* [Work order] Retype, word for word, each line between the lines holding "Dal Congresso Nazionale" and "gestione multidisciplinare", inclusive, and leave the rest of the data alone.

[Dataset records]
----------------
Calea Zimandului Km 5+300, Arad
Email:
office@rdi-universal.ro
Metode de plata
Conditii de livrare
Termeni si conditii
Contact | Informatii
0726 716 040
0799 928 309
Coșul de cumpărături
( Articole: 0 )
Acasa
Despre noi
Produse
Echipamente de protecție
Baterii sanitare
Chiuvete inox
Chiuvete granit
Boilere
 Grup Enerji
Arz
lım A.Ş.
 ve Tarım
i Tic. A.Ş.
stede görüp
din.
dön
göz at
----------------
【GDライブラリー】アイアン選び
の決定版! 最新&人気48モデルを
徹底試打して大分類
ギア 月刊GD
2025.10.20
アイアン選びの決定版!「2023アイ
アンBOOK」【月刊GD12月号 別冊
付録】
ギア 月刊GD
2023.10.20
----------------
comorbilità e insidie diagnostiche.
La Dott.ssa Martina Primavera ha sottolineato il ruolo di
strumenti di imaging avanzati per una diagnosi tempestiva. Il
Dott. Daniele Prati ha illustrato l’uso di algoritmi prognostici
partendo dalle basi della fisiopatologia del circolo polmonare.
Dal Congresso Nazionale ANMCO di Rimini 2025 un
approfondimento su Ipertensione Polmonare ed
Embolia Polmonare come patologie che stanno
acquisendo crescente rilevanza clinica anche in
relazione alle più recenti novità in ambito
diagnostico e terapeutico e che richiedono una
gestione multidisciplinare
----------------
* [Result of this task]
Dal Congresso Nazionale ANMCO di Rimini 2025 un
approfondimento su Ipertensione Polmonare ed
Embolia Polmonare come patologie che stanno
acquisendo crescente rilevanza clinica anche in
relazione alle più recenti novità in ambito
diagnostico e terapeutico e che richiedono una
gestione multidisciplinare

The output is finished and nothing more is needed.